=== Task item ===
Taking the line that contains "Faculty of Medicine Across BC" as the first, copy each line exactly up to and including the last line below.

=== Data to examine ===
※ ※ ※
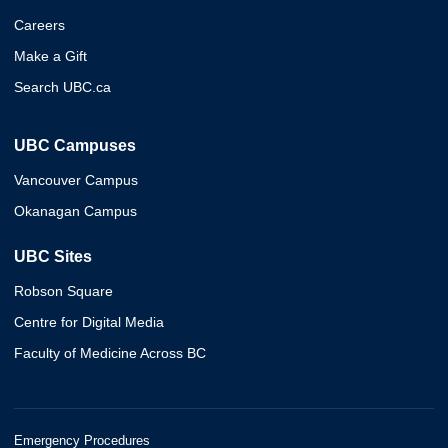
Careers
Make a Gift
Search UBC.ca
UBC Campuses
Vancouver Campus
Okanagan Campus
UBC Sites
Robson Square
Centre for Digital Media
Faculty of Medicine Across BC
Emergency Procedures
※ ※ ※
=== Task solution ===
Faculty of Medicine Across BC
Emergency Procedures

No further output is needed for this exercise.